There are different kinds of poverty and they require different solutions, writes Digby Anderson

Do you wish to know whether a particular bishop is serious and sincere or up to no good? Here is a little test. It may not help on all matters but it does cover social teaching and that is what so many of them are so keen to talk about. The way people react to poverty tends to tell us more about them than about it. Simply find a statement where they go on about the poor (the ones here not in the third world). Then apply the test to reveal their motivations. Are they saints sincerely and practically trying to help poor people or they merely keen to show off their compassionate credentials? The test is called disaggregation.

Reasons for poverty

The sincere and practical speaker will immediately disaggregate the poor, making distinctions between different sorts of poverty. There are as many reasons for being poor as for being rich. Some poor people are temporarily poor, between jobs or during an impermanent illness or after a costly event such as divorce.

Others have been poor all their lives and their parents too. Long-term and transgenerational poverty may give rise to a `culture of poverty: Again, some poor people may live in an area which is `structurally poor’ and be unable to move to find work. Others may be able to move but refuse to do so. Skills can become outdated. Time and place can work together. Some areas have seasonal p overty, notably seaside towns. Here not working maybe `normal’ during some months of the year. The young poor may have different problems from the elderly. Either can be deserving or not.

Group and individual factors

Some of the poor are poor as a result of external forces such as low wages or the benefit system. The latter may impoverish because it gives too little or because it gives too much — in comparison with wage rates and results in welfare dependency. Poverty may be caused not only through low income but incompetent expenditure, failure to budget, ill-judged credit as well as `addictions’ to alcohol or drugs. These are the behavioural causes of poverty. Principal among them is lone parenthood caused by male abandonment, divorce or no-marriage or other arrangement. Such behaviour leaves usually young women on low or no wages.
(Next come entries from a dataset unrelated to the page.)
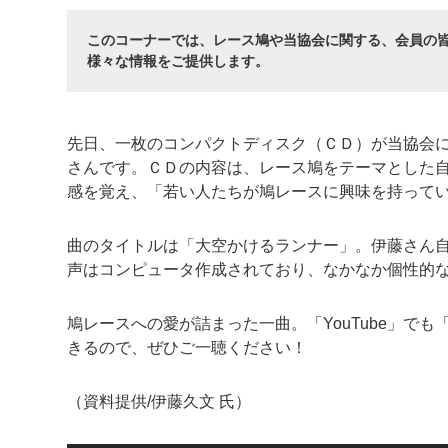
このコーナーでは、レース鳩や当協会に関する、会員の
様々な情報をご提供します。
先日、一枚のコンパクトディスク（ＣＤ）が当協会
さんです。ＣＤの内容は、レース鳩をテーマとした
感を覚え、「若い人たちが鳩レースに興味を持って
曲のタイトルは「大空かけるランナー」。伊藤さん
声はコンピュータ作成されており、なかなか個性的
鳩レースへの愛が詰まった一曲。「YouTube」で
きるので、ぜひご一聴ください！
（資料提供/伊藤久文 氏）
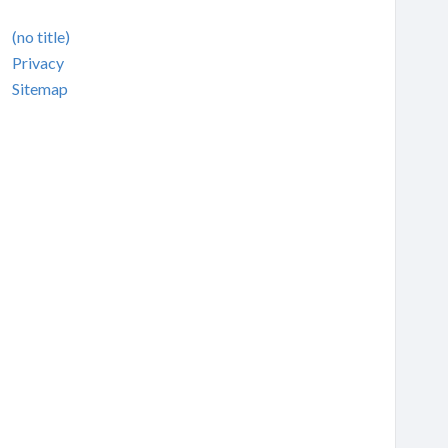
(no title)
Privacy
Sitemap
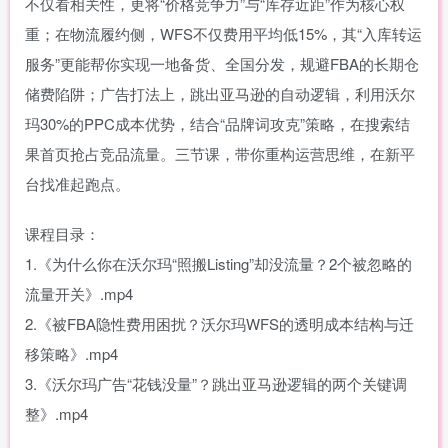
不仅看相关性，更将“价格竞争力”与“库存近距”作为核心权
重；在物流履约侧，WFS不仅费用平均低15%，其“入库转运
服务”更能帮你实现一地备货、全国分发，规避FBA的长期仓
储费陷阱；广告打法上，跳出亚马逊的自动逻辑，利用沃尔
玛30%的PPC成本优势，结合“品牌词攻克”策略，在搜索结
果首页抢占竞品流量。三节课，带你重构运营思维，在新平
台找准起跑点。
课程目录：
1.《为什么你在沃尔玛“照搬Listing”却没流量？2个被忽略的
流量开关》.mp4
2.《被FBA隐性费用困扰？沃尔玛WFS的透明成本结构与迁
移策略》.mp4
3.《沃尔玛广告“花钱没量”？跳出亚马逊逻辑的两个关键调
整》.mp4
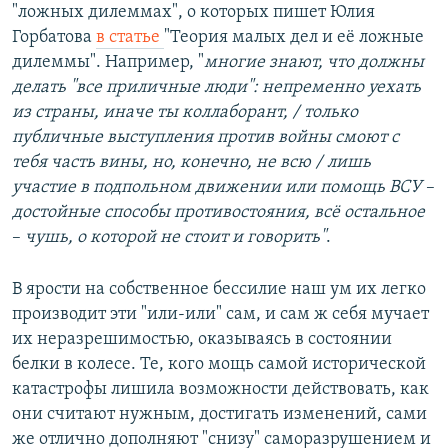
"ложных дилеммах", о которых пишет Юлия
Горбатова
в статье
"Теория малых дел и её ложные
дилеммы". Например, "
многие знают, что должны
делать "все приличные люди": непременно уехать
из страны, иначе ты коллаборант, / только
публичные выступления против войны смоют с
тебя часть вины, но, конечно, не всю / лишь
участие в подпольном движении или помощь ВСУ
–
достойные способы противостояния, всё остальное
–
чушь, о которой не стоит и говорить"
.
В ярости на собственное бессилие наш ум их легко
производит эти "или-или" сам, и сам ж себя мучает
их неразрешимостью, оказываясь в состоянии
белки в колесе. Те, кого мощь самой исторической
катастрофы лишила возможности действовать, как
они считают нужным, достигать изменений, сами
же отлично дополняют "снизу" саморазрушением и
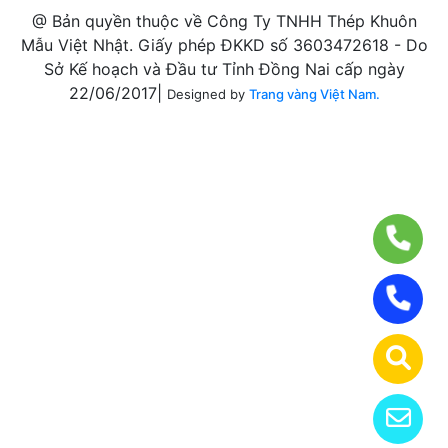
@ Bản quyền thuộc về Công Ty TNHH Thép Khuôn
Mẫu Việt Nhật. Giấy phép ĐKKD số 3603472618 - Do
Sở Kế hoạch và Đầu tư Tỉnh Đồng Nai cấp ngày
22/06/2017|
Designed by
Trang vàng Việt Nam.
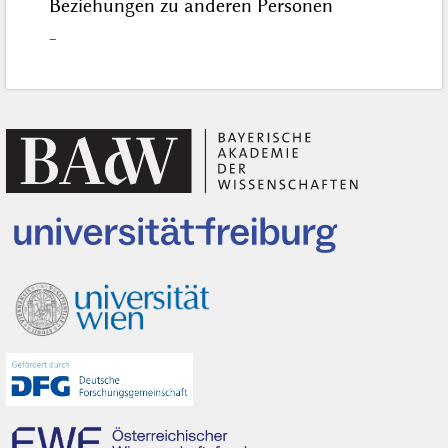
Beziehungen zu anderen Personen
–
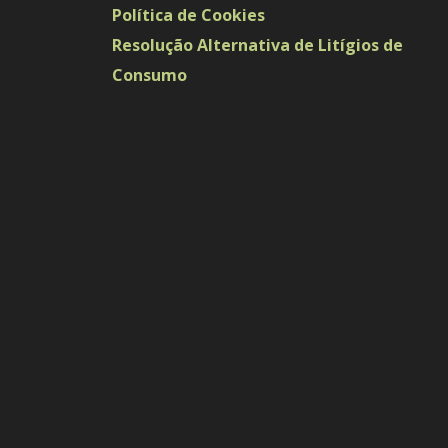
Política de Cookies
Resolução Alternativa de Litígios de
Consumo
The difference among the poor is not only between this or that group. It can come down to the difference between individuals. Ordinary priests and parishioners do not only look at the incomes of those who ask for their help. They differentiate between those who will use help to buy bread and those who will buy drugs. State welfare systems are not much good at such differentiation.

Varied definitions

And ordinary people think of poverty as the lack of money to buy the necessities of life. Politicians, especially Eurocrat politicians, think poverty is relative. He is poor because he has less than someone else, perhaps he has only half the average Euro-income, only one car per family. And even more expansive politicians use poverty to describe a state where lack of income or other factors exclude someone from the mainstream of life whatever that may be. Such ideas are not unworthy of people’s consideration but they too must be disaggregated from old-fashioned poverty.
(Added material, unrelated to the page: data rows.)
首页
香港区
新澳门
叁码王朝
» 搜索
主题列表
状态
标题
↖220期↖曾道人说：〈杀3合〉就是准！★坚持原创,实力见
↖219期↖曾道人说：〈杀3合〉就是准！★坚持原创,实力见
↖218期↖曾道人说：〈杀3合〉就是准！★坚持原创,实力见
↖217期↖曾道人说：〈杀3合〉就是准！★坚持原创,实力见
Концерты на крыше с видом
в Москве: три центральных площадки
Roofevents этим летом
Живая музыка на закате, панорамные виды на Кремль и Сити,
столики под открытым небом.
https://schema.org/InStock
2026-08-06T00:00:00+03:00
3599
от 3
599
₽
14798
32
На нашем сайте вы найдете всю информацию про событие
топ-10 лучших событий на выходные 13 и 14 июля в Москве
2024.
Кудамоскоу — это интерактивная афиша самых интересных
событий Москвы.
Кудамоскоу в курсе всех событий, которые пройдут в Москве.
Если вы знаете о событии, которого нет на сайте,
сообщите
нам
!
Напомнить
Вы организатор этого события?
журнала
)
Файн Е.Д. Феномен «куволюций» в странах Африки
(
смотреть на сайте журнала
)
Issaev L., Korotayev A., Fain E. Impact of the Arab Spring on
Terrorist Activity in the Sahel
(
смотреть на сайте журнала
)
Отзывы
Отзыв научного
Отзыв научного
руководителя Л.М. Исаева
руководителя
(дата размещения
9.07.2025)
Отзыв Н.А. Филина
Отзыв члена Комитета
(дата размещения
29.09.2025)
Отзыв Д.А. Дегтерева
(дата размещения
There is another way in which common moral sense disaggregates the poor. The kind soul may distinguish between those who have a greater and lesser call on his particular charity. This `particularistic ethics’ is sneered at by ethicists or at least those following Kant who think ethics must be universalistic. More fools them, Decent Christian people know they owe more to their own mother than someone else’s; Our Lord was especially solicitous for his Mother. We also know we have a duty to our physical neighbours. The poor of the parish must come before those of Bangladesh, perhaps not instead of but before, Our Lord helped the poor he came across, as did his Good Samaritan,

Practical help

Some of these details may be contentious but the general drift is surely commonsense. There are different sorts of poverty. Each calls for understanding and help. Practical help must fit the different causes of poverty. Therefore the sincere person who would practically help the poor is under a moral obligation to disaggregate them, decide which to help and how. What is the opposite of disaggregation? It is eagerly and undiscriminately to collect every instance of poverty, deliberately ignore the variety of types and causes and herd the lot into a category, the poor. Because the category now includes so many different people and conditions it will be a large number. And that is what this sort of spokesperson for the poor wants, the more poor the better. By showing just how many people are poor and in need of help and by speaking for them all (though probably not for any one of them), he has elevated his own importance. He may also have made the problem of poverty so big that it is beyond private charity and `demands government intervention.

So the test reveals show-offs and politicos for what they are, no friends of any of the poor. I leave it to you to apply the test to Bishop this and Cardinal that, But when you’ve outed the blustering ego, don’t forget yourselves to do a spot of disaggregation and find someone in particular to help.